Lo scorso 18 aprile l’Isis aveva annunciato la creazione della nuova provincia dell’Africa Centrale, un elemento che la dice lunga sugli obiettivi di Al Baghdadi. Inoltre, fazioni di Boko Haram risultano operanti in Nigeria, Camerun, Niger e Chad, mentre Jamat Nasr al-Islam waal-Muslimin e Isis nel Gran Sahara persistono nel Sahel. In Somalia i jihadisti di al-Shabab controllerebbero circa un quarto del territorio, ma nel Paese sono presenti anche gruppi allineati all’Isis.

Vi è poi il gigantesco problema libico e non è certo un caso che Colin Clarke, analista presso il Soufan Center e autore del libro After the Caliphate, definisce la Libia “la più pericolosa roccaforte dell’Isis nel futuro prossimo”  in quanto Stato fallito divenuto punto focale e crocevia per jihadisti di ogni genere.

Clarke prosegue poi: “Due attentati mortali avvenuti in Europa sono già stati ricollegati ai jihadisti in Libia. Il pericolo proveniente da questo paese va ben oltre l’Isis; trattasi di una combinazione di potenziali minacce che portano la Libia a tramutarsi in una roccaforte jihadista equiparabile a ciò che era l’Afghanistan prima dell’11 settembre 2001”.

Di parere simile anche Aaron Zelin, analista del Washington Institute ed esperto di Nord Africa, secondo cui la Libia è il luogo più probabile dove l’Isis potrebbe cercare di replicare il modello già collaudato in “Siraq”.

I rischi per l’Europa e per l’Italia

La facilità con la quale i jihadisti riescono a proliferare in Libia, la porosità dei confini tra Paesi africani e il flusso incontrollato di immigrati irregolari in partenza dalle coste libiche sono elementi che mettono a serio rischio la sicurezza dell’Italia e dell’Europa. Non a caso tra aprile e giugno del 2018, a Napoli venivano arrestati i gambiani Sillah Ousman e Alagie Touray. I due avevano partecipato a un addestramento militare in un campo mobile libico dove si addestrano i futuri kamikaze dell’Isis ed erano pronti a compiere attentati in Europa. Nel dicembre del 2016 erano saliti su un barcone diretto in Italia ed erano arrivati sulle coste siciliane, a Messina. Touray era stato trasferito a Napoli; Sillah in Puglia. Del resto anche Anis Amri, l’attentatore del mercatino di Natale del dicembre 2016 (poi ucciso a Sesto San Giovanni) era arrivato a Lampedusa nel 2011 a bordo di un barcone proveniente dalla Tunisia.

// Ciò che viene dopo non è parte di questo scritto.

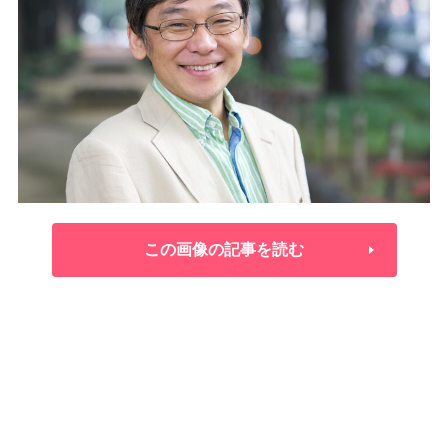
この画像の記事を読む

Oggi è possibile individuare tre tipologie di attori che mettono a rischio la sicurezza dell’Europa: jihadisti e simpatizzanti infiltratisi tramite le rotte dell’immigrazione clandestina; jihadisti “europei” di ritorno nei propri Paesi d’origine (inclusi quelli delusi dall’esperienza dello Stato islamico ma ancora fedeli al jihad); individui radicalizzati o potenzialmente tali (cittadini di Paesi europei e stranieri legalmente residenti in Ue).

Attori che potrebbero attivarsi individualmente, oppure tramite cellule o piccoli gruppi “spontanei”, magari ispirati tramite propaganda virtuale o tramite predicatori attivi in loco. Sarebbe inoltre ingenuo pensare che Isis e Al Qaeda non abbiano delle proprie reti e cellule dormienti in Europa.

Non dimentichiamo che il jihadismo globale può restare latente anche per tempi lunghi prima di manifestarsi.

Tornando al concetto iniziale di infiltrazione jihadista in contesti dove le istituzioni sono carenti o assenti è bene tener presente che anche lo scarso presidio dei propri confini (terrestri o marittimi che siano) e l’incapacità o la non volontà di filtrare adeguatamente gli ingressi indicano una pericolosa fragilità istituzionale e l’Italia non è certo nella condizione migliore in questo momento. Senza un’adeguata strategia volta a bloccare gli arrivi di flussi illegali dalla rotta africana i rischi d’infiltrazione jihadista sono elevatissimi.